Laisser un nom dans l’Histoire

28 février, 2014

« Dire qu’il y a des gens qui attachent leur nom à des plats : la sauce Béchamel, la sauce Mornay, le steak Châteaubriand…. Il faut être de haute naissance pour que son pseudonyme soit lié à une salade ou un flan… Personne ne se souviendra de ma cuisine, c’est assez injuste. La grande cuisine est aristocratique. »

« Bon, certes Louis de Béchameil était un peu marquis et Mornay un peu duc, mais regarder les sœurs Tatin, d’honnêtes commerçantes de Sologne ! »

« Euh, ça ne compte pas. On dit qu’elles ont inventé la tarte Tatin par erreur. C’est assez pittoresque. Moi, je n’ai rien créé en me trompant. Je bosse comme il faut. »

« L’ennui avec vous, c’est qu’une salade Dugenou, ça ne sonne pas très bien. Vous ne pourriez pas changer de nom ? »

« Euh… non, c’était celui de mes aïeux. »

« Vous pourriez dédier un mets à une belle femme comme Madame Melba, cette célèbre cantatrice qui a inspiré la pèche du même nom à un admirateur. »

« Non, je ne me vois pas inventer la banane Josiane, ça fait curieux. Et elle risque de mal le prendre. »

« Et Monsieur Parmentier qui non seulement introduisit la patate dans notre alimentation, mais qui chercha à la valoriser dans son magnifique hachis ? »
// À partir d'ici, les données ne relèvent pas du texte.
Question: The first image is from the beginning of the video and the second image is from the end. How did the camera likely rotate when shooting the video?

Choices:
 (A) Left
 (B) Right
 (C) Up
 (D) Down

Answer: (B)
« Oui, ça c’est bien. Pas très raffiné, mais bien. »

« Le chanoine Kir s’est distingué dans le domaine de l’apéritif. »

« Certes, mais enfin, je ne vois pas les gens s’attabler et commander un Dugenou ! »

« Ou alors essayez d’inventer quelque chose de banal comme le baron Bich qui était loin de s’imaginer que des millions d’êtres penseraient à lui en s’emparant de leur stylo à bille tous les jours. »

« Encore un noble ! »

« Euh…. Je vous rappelle tout de même que c’est un modeste citoyen, Monsieur Rustin qui inventa la rustine. »

« Tous ces noms sont passés dans le langage courant. On ne se souvient plus de l’individu qui était à l’origine de l’invention. »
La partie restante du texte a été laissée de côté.